◆ Required action ◆
Copy each line of the records that holds the string "section".

Records from a data collection
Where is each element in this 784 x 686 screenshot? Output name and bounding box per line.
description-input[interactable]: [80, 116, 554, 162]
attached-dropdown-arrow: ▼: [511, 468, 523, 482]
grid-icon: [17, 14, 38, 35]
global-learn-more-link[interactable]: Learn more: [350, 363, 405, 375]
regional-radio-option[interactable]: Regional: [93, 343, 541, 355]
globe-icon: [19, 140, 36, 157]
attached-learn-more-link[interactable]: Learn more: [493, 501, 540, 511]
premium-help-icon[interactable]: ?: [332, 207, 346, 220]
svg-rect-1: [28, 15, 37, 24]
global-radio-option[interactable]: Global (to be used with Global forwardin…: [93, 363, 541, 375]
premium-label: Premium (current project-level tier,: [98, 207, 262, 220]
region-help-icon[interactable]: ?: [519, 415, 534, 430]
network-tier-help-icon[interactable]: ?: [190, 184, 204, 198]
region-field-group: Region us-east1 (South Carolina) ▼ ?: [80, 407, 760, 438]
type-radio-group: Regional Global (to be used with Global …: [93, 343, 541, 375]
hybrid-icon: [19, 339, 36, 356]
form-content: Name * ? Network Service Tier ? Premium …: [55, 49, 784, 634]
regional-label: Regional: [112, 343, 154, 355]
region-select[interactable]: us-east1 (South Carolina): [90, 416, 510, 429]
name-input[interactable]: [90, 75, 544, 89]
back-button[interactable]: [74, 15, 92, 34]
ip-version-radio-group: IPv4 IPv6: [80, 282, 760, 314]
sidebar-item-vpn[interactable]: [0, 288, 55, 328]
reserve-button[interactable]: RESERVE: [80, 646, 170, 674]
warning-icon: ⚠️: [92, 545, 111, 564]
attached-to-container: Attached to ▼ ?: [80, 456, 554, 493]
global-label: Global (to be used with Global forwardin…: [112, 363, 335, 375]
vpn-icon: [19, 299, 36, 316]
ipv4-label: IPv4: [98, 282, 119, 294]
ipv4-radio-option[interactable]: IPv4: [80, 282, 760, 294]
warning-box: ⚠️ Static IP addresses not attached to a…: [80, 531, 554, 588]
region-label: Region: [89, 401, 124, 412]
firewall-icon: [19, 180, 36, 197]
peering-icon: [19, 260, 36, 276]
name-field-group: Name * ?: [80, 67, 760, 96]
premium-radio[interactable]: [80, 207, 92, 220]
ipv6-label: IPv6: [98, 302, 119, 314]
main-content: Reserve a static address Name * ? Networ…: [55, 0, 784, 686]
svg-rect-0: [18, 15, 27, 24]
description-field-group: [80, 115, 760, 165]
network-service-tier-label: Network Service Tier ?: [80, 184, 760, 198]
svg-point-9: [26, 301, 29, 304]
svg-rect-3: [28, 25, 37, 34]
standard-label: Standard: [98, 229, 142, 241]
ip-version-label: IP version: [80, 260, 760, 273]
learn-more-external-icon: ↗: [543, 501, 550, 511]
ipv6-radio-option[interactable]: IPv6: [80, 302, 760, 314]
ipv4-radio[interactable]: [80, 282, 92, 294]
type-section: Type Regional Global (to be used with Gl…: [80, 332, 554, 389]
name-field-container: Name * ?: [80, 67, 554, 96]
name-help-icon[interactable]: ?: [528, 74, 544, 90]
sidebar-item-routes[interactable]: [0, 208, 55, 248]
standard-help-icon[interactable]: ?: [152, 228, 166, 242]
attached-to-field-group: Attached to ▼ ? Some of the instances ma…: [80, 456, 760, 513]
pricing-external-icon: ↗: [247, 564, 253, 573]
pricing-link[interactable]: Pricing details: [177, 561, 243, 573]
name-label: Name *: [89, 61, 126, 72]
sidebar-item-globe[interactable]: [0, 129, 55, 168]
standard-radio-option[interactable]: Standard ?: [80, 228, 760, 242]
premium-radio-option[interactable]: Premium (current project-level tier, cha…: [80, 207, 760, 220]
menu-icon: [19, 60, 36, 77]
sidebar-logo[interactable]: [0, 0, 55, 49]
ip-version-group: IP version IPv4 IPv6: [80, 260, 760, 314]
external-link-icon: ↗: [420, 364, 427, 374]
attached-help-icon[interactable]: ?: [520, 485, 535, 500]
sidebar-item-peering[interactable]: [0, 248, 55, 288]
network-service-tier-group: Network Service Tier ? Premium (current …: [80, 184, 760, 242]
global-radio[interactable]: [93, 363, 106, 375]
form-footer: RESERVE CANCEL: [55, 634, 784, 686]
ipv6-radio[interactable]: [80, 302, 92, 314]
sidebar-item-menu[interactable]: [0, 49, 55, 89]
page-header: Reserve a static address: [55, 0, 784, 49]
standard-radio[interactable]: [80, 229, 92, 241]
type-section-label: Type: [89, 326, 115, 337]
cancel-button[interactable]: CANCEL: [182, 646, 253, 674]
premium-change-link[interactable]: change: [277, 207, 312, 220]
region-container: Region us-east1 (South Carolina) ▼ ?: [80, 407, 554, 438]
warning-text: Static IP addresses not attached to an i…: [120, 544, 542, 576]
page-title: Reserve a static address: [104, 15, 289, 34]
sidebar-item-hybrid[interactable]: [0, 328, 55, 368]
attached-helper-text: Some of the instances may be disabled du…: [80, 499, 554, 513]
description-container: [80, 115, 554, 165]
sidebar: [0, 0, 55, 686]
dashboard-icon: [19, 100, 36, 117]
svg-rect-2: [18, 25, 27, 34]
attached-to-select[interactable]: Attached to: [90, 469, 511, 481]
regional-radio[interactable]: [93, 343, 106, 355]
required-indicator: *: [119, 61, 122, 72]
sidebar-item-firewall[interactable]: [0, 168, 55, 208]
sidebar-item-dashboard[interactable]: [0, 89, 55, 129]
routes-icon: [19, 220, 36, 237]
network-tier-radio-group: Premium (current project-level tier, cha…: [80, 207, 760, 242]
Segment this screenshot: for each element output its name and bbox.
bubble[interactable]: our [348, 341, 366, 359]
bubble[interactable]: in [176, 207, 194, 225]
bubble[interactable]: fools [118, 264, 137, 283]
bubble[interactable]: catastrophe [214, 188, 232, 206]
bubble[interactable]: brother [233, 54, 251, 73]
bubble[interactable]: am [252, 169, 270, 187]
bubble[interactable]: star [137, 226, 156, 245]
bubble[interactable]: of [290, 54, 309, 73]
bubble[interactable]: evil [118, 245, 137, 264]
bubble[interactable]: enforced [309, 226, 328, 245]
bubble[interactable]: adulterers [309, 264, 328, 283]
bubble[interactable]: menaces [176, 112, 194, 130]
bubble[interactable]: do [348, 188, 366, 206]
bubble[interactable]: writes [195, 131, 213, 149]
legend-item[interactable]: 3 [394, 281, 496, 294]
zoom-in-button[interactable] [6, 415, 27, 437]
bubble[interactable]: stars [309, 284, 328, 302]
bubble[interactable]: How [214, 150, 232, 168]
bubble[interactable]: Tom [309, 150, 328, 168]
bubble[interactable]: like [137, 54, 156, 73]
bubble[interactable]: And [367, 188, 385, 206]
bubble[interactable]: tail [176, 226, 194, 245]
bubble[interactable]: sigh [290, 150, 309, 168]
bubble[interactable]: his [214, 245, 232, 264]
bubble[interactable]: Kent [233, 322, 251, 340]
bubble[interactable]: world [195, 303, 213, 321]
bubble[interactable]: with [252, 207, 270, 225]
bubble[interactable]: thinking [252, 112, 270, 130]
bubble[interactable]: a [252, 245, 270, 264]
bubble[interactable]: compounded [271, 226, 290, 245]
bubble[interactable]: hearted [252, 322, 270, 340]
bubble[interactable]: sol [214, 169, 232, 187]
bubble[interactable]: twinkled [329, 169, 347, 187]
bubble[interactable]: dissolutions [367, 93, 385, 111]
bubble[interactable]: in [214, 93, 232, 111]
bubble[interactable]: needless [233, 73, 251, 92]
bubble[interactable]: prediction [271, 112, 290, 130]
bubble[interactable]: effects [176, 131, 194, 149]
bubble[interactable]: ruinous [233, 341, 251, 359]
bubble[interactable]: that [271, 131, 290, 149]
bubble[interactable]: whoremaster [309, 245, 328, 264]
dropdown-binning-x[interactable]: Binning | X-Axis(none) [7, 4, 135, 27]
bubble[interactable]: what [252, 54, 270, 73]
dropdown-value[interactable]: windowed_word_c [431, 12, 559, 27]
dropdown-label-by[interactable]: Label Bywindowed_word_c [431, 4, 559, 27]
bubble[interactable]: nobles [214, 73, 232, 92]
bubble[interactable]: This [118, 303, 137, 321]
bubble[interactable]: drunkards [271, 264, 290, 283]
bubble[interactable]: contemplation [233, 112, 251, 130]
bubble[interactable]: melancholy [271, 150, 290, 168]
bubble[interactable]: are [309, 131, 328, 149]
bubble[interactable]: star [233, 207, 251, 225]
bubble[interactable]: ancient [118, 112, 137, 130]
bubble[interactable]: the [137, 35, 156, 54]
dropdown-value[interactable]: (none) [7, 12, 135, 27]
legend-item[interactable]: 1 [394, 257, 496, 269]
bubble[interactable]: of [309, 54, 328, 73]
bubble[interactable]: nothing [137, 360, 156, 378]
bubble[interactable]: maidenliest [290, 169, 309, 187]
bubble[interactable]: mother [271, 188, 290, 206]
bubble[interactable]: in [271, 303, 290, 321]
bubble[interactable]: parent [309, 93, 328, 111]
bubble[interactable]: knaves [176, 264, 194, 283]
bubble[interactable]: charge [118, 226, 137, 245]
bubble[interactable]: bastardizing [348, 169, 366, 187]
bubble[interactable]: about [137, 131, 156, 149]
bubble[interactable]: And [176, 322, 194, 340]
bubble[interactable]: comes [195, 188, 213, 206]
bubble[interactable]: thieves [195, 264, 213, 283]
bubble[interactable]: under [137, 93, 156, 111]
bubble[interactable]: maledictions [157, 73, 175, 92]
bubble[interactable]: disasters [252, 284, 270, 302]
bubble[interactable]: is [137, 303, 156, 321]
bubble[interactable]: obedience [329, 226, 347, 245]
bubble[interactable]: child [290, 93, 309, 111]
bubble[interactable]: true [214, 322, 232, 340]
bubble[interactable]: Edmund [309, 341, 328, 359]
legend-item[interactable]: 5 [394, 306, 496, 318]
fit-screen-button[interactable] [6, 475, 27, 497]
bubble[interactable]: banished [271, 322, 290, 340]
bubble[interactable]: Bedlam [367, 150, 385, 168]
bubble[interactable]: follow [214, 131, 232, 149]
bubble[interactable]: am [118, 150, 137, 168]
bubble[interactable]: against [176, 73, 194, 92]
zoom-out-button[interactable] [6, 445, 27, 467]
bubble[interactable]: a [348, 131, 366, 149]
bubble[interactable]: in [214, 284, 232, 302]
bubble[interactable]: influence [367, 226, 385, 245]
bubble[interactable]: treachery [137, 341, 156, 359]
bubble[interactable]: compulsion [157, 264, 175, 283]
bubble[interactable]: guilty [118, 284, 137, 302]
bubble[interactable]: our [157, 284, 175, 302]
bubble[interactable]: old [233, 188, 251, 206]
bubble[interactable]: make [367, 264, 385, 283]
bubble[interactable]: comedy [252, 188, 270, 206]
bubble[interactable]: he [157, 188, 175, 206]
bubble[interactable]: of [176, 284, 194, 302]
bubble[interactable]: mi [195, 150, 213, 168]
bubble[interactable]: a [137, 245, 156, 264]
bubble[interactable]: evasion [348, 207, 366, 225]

◆ Response below ◆
type-section: Type Regional Global (to be used with Gl…: [80, 332, 554, 389]
type-section-label: Type: [89, 326, 115, 337]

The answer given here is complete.